Work order
Please copy out every line in the entries that includes the word "Datalandsbyen".

(Collected data)
== Segment start ==

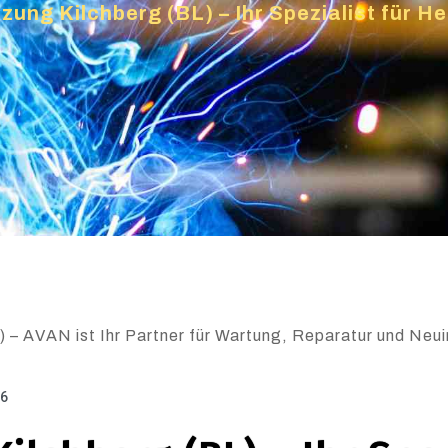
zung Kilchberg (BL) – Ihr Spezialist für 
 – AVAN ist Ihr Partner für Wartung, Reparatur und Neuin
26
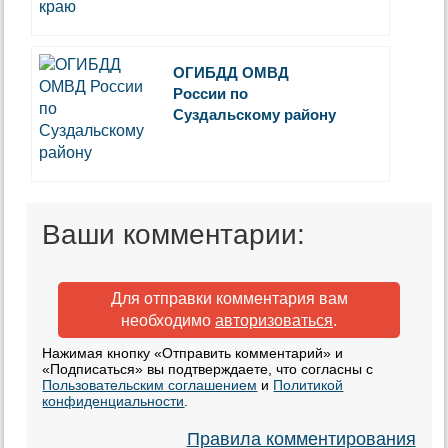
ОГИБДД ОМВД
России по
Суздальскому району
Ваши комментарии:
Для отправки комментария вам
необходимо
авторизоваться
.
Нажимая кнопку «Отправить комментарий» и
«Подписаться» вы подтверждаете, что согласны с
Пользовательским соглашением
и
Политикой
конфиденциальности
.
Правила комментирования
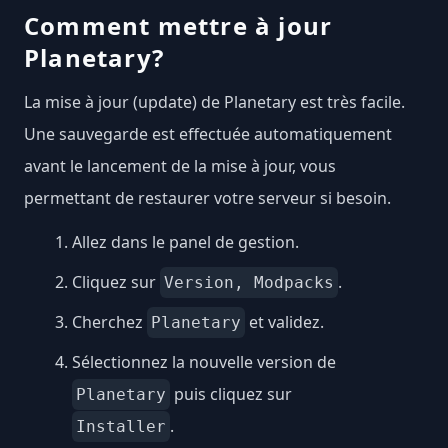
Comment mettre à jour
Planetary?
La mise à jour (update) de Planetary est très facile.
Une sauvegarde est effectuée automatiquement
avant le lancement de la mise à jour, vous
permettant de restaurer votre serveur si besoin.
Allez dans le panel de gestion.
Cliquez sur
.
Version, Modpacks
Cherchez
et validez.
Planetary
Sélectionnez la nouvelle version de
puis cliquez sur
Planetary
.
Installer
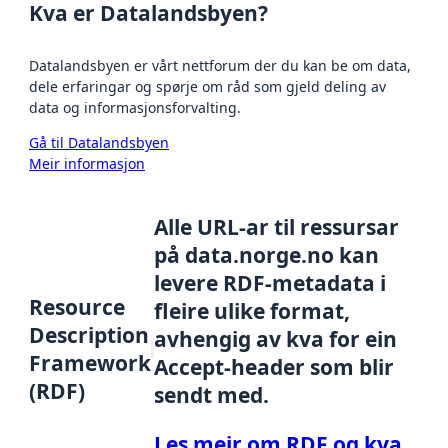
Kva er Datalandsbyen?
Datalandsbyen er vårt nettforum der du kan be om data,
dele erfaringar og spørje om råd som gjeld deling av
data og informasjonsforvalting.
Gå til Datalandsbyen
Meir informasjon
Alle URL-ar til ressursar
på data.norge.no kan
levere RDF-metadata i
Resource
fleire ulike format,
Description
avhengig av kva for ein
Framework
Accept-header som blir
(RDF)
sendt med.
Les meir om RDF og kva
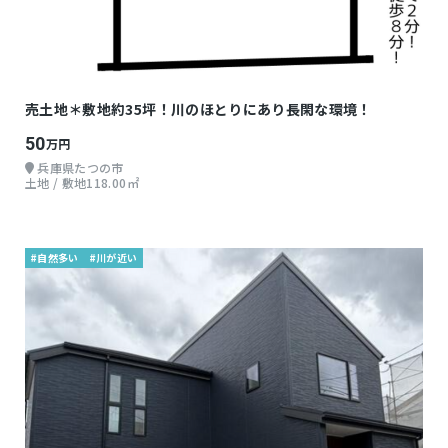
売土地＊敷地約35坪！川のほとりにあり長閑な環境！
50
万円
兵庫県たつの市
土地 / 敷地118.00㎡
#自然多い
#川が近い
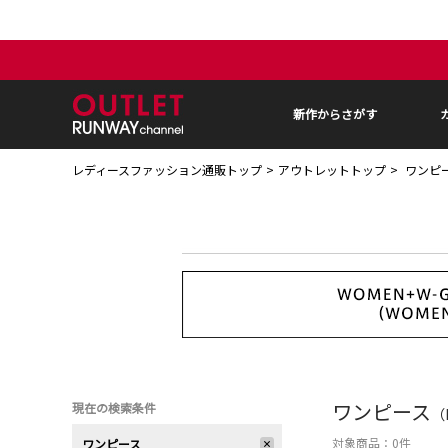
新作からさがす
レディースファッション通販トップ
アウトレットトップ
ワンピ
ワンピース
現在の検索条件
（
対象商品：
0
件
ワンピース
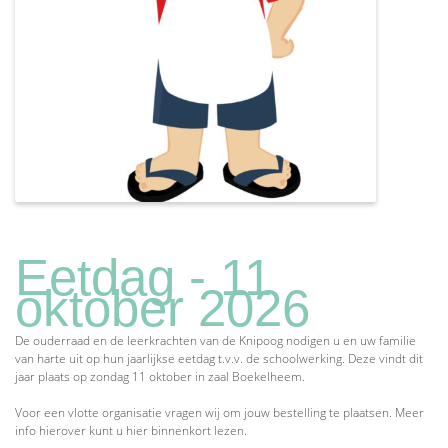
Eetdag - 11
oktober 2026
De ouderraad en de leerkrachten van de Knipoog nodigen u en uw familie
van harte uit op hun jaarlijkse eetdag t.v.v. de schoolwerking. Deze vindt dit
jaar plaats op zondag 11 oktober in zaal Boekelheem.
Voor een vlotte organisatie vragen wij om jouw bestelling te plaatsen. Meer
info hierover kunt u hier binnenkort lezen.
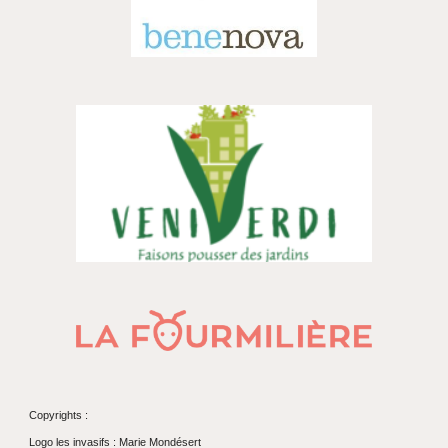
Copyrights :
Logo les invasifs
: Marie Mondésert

== Segment end ==

The answer
Kva er Datalandsbyen?
Datalandsbyen er vårt nettforum der du kan be om data,
Gå til Datalandsbyen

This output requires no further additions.